German veterans particularly criticized Schörner for a 1945 order that all soldiers found behind the front lines, who did not possess written orders to be there, were to be court-martialled on the spot and hanged if found guilty of desertion.[6] This is mentioned in the writings of Siegfried Knappe, Hans von Luck and Joseph Goebbels. "Deserters get no mercy from him" Goebbels wrote of Schörner on 11 March 1945. "They are hanged from the nearest tree with a placard round their necks saying 'I am a deserter. I have declined to defend German women and children and therefore I have been hanged'". ("Ich bin ein Deserteur. Ich habe mich geweigert, deutsche Frauen und Kinder zu beschützen und bin deshalb aufgehängt worden.") Goebbels continued with, "Naturally such methods are effective. Every man in Schörner's area knows that he may die at the front but will inevitably die in the rear".
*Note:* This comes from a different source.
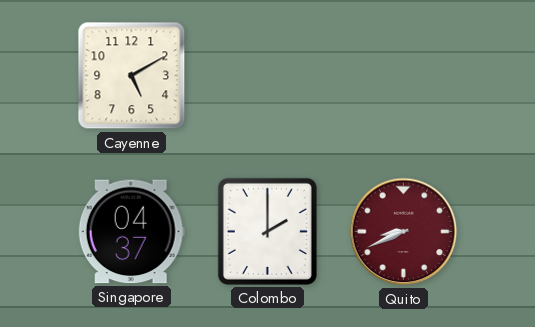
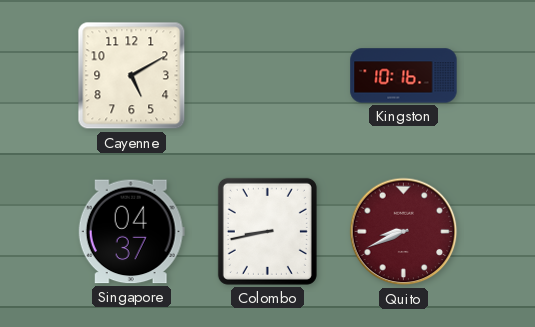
Kingston: none -> 10:16
Colombo: 2:00 -> 8:43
Gottlob Bidermann, a German infantry officer who served in Schörner's command in 1944–45, reported in his memoirs that the General was despised by officers and men alike. He said that Schörner was said never to have uttered a word of praise and would demote or punitively transfer soldiers on the spot for the most minor infractions, even as the war was ending. Bidermann was especially bitter that while Schörner's men were marched off to die in Soviet POW camps at the cessation of hostilities, Schörner made certain that he avoided their fate. When captured by the Americans in their sector, Schörner is said to have been dressed as a Bavarian non-combatant, behavior for which he had only recently had his own soldiers executed.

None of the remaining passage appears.